▶ **What you are asked to do**: Both the line below containing "Mẹ và Bé (271, 65)" and the line containing "Review sách (326, 65)", along with every line between them, should be repeated exactly; no other line belongs in the answer.

** Recorded information follows **

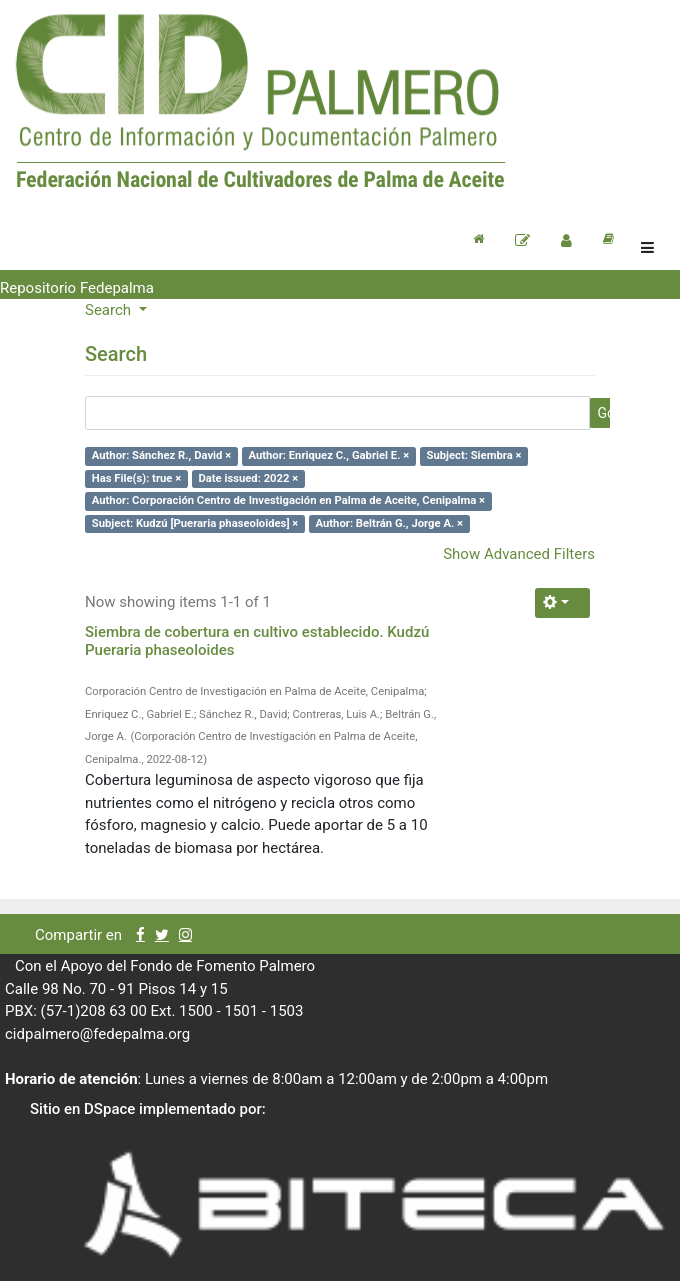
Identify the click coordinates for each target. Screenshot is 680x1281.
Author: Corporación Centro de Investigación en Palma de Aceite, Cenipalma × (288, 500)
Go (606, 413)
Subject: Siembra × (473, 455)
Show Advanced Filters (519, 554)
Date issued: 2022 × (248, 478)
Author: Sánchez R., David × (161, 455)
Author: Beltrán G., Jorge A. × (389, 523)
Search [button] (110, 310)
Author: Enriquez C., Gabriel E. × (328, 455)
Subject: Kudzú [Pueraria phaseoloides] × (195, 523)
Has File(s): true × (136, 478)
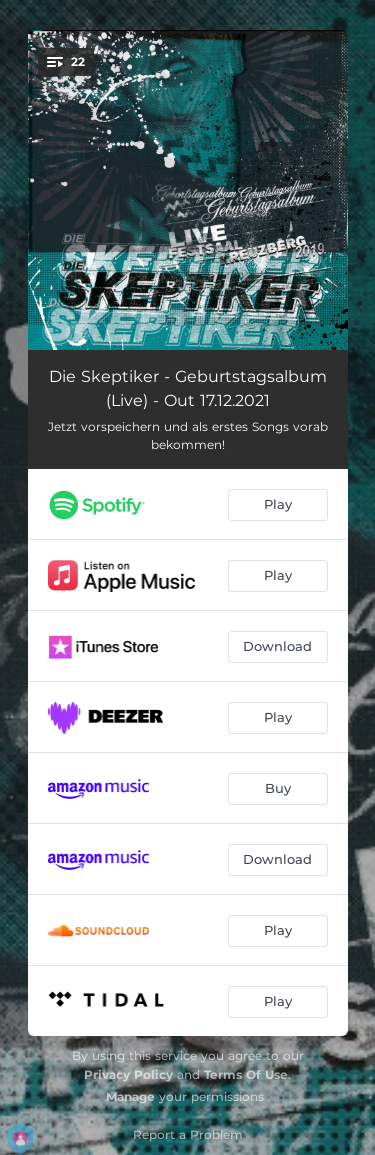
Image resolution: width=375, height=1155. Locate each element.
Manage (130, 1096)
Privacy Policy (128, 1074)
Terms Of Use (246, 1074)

** End of Recorded information **
** Recorded information follows **

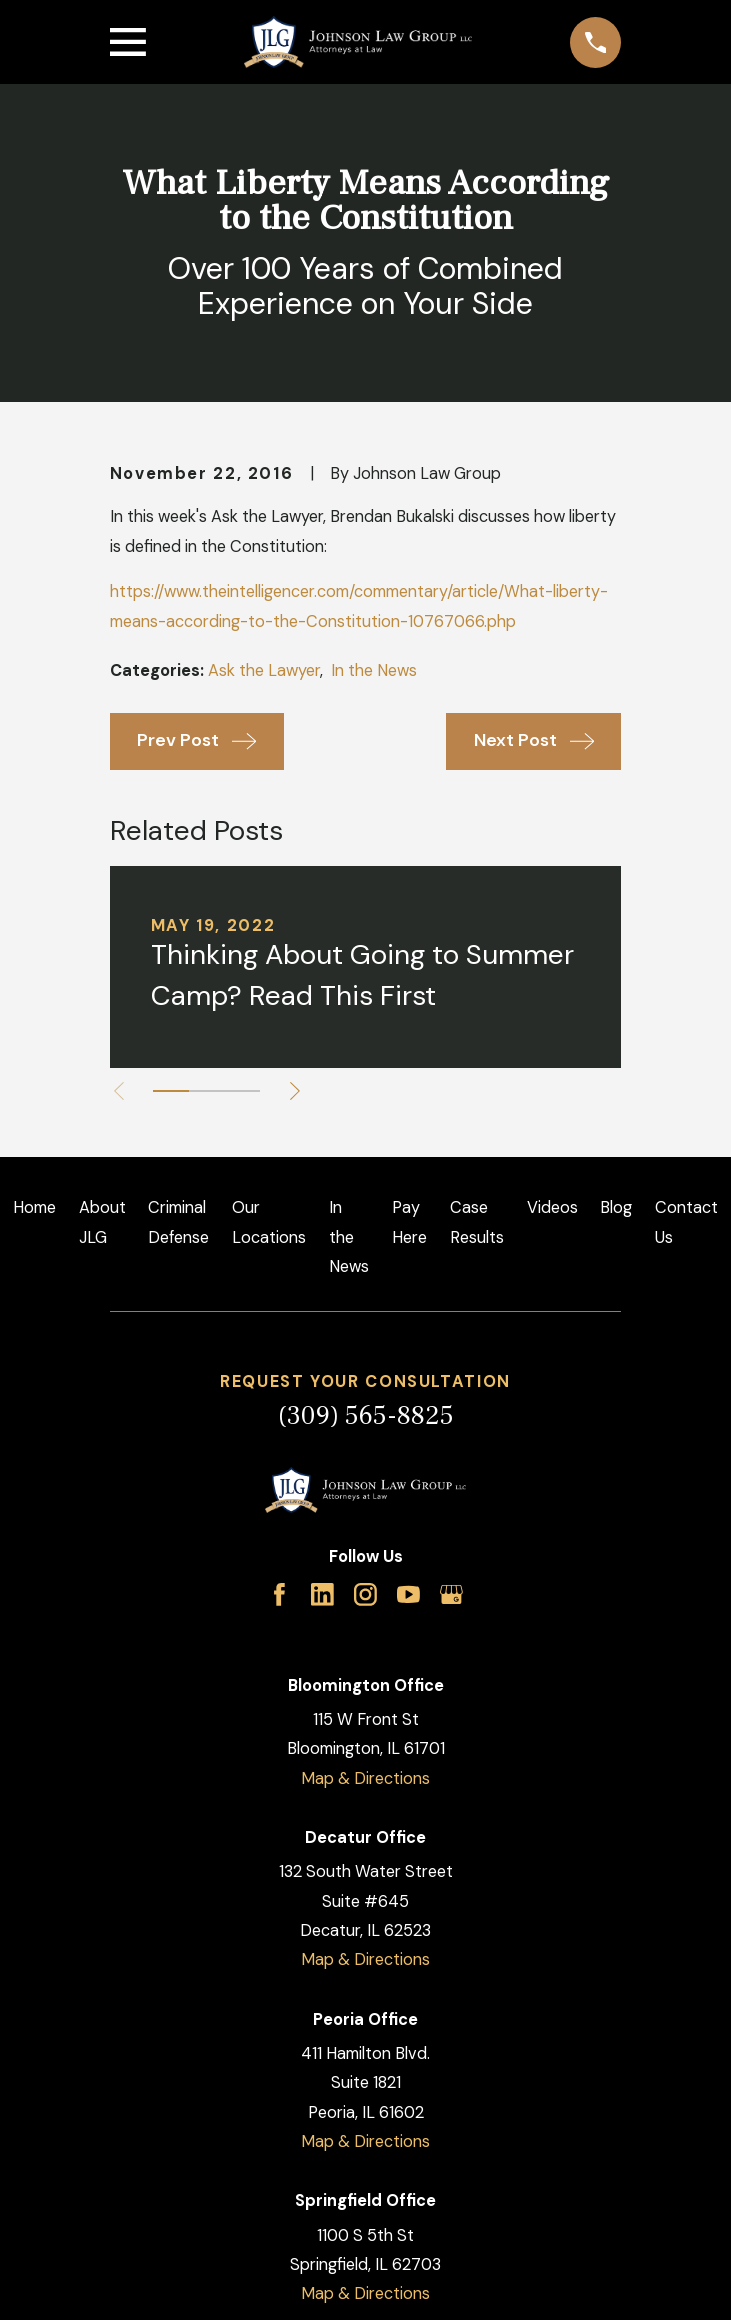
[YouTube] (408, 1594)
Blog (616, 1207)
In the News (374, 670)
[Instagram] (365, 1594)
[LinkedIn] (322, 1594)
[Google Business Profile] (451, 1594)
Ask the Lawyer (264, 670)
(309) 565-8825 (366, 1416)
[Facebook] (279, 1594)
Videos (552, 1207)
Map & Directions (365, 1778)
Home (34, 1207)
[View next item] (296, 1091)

** End of Recorded information **
** Recorded information follows **

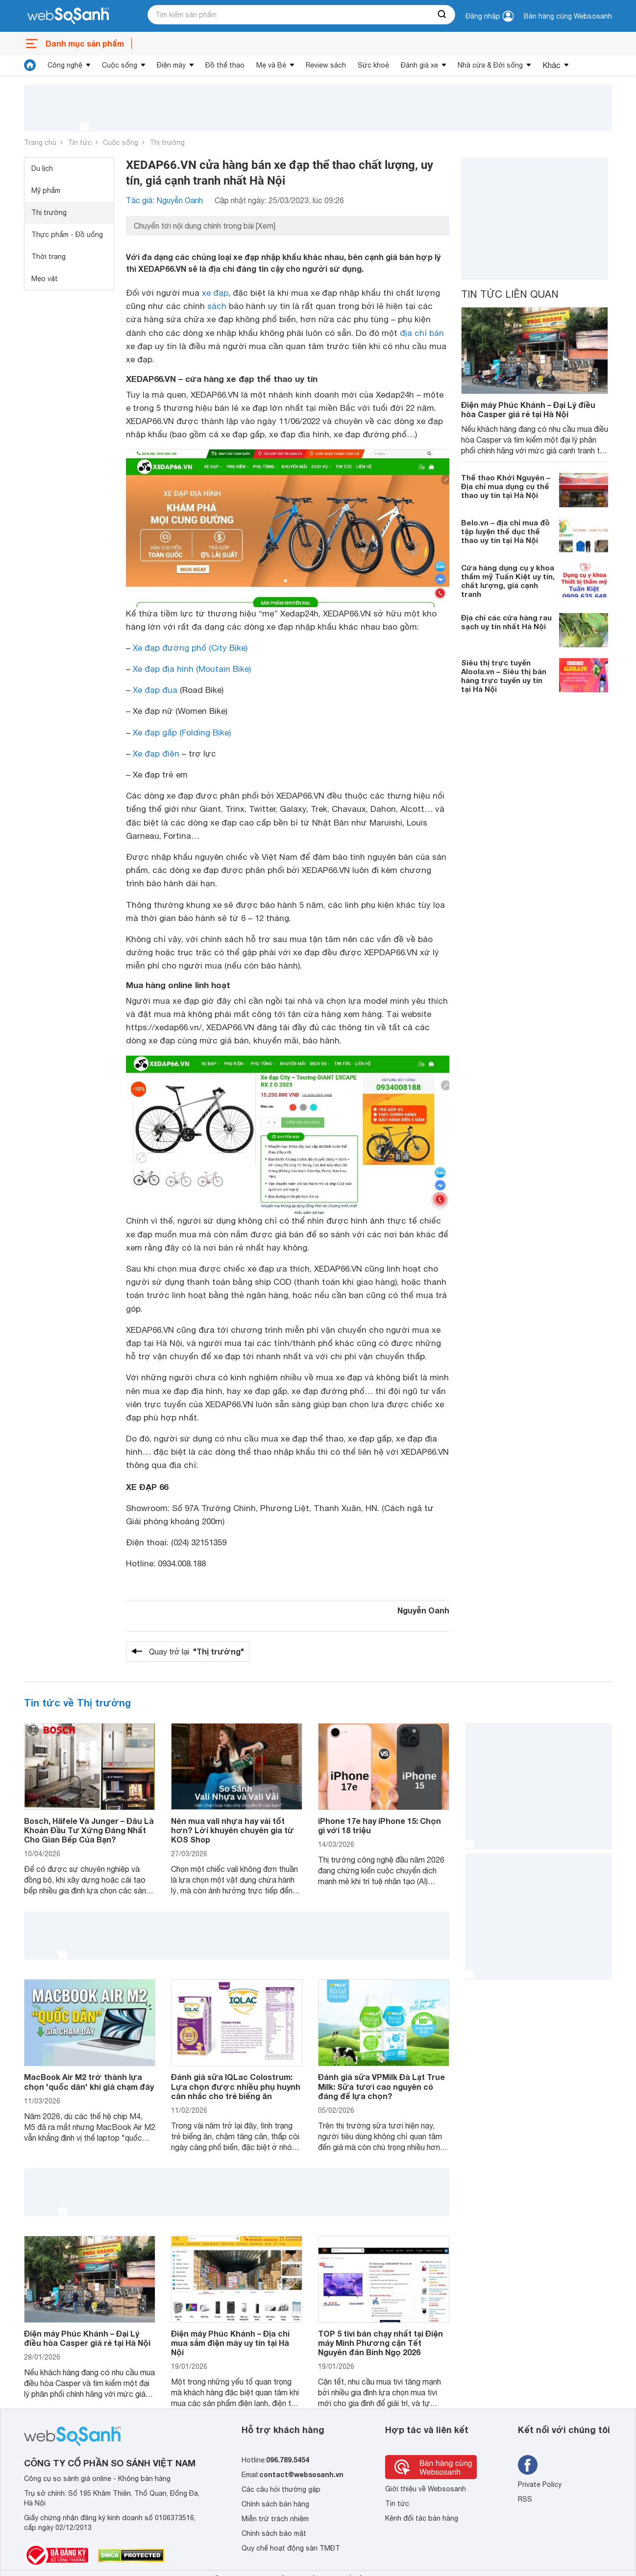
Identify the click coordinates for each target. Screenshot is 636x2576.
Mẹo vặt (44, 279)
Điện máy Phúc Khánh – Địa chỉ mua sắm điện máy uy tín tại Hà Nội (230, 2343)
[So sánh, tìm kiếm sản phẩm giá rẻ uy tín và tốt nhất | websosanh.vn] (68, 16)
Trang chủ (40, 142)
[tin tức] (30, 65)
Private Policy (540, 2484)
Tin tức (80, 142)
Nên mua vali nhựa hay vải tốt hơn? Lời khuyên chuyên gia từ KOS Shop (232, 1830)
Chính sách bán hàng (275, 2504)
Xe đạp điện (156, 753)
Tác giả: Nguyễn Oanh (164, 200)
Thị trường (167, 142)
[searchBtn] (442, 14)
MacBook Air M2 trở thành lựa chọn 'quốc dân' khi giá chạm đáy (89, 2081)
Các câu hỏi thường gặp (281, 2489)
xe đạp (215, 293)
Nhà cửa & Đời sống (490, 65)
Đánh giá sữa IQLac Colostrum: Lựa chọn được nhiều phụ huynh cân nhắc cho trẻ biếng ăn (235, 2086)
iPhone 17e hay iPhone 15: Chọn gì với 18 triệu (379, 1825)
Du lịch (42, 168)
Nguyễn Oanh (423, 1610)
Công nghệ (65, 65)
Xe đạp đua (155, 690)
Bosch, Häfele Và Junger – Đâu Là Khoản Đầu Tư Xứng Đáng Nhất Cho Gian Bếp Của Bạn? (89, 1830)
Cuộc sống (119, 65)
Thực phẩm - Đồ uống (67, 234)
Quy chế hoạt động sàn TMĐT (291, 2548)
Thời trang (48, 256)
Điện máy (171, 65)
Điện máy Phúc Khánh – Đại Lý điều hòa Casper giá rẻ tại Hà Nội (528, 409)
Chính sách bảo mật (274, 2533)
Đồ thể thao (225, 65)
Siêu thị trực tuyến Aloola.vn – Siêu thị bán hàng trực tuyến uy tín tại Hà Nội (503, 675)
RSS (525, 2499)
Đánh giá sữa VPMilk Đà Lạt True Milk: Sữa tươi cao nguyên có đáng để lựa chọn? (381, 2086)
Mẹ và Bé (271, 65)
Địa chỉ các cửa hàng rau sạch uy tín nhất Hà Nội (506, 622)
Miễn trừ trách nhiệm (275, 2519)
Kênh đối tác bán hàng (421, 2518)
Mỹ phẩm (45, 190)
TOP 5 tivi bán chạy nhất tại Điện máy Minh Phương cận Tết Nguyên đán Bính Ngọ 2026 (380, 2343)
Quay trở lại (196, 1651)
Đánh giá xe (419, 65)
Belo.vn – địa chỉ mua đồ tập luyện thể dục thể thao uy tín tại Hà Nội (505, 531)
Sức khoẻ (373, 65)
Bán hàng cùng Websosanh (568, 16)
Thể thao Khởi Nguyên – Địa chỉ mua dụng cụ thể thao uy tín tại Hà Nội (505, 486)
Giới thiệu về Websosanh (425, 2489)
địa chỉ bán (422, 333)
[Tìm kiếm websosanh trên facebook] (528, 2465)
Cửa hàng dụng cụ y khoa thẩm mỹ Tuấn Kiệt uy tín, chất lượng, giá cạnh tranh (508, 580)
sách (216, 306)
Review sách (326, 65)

** End of Recorded information **

▶ **Written response**:
Mẹ và Bé (271, 65)
Địa chỉ các cửa hàng rau sạch uy tín nhất Hà Nội (506, 622)
Miễn trừ trách nhiệm (275, 2519)
Kênh đối tác bán hàng (421, 2518)
Mỹ phẩm (45, 190)
TOP 5 tivi bán chạy nhất tại Điện máy Minh Phương cận Tết Nguyên đán Bính Ngọ 2026 (380, 2343)
Quay trở lại (196, 1651)
Đánh giá xe (419, 65)
Belo.vn – địa chỉ mua đồ tập luyện thể dục thể thao uy tín tại Hà Nội (505, 531)
Sức khoẻ (373, 65)
Bán hàng cùng Websosanh (568, 16)
Thể thao Khởi Nguyên – Địa chỉ mua dụng cụ thể thao uy tín tại Hà Nội (505, 486)
Giới thiệu về Websosanh (425, 2489)
địa chỉ bán (422, 333)
[Tìm kiếm websosanh trên facebook] (528, 2465)
Cửa hàng dụng cụ y khoa thẩm mỹ Tuấn Kiệt uy tín, chất lượng, giá cạnh tranh (508, 580)
sách (216, 306)
Review sách (326, 65)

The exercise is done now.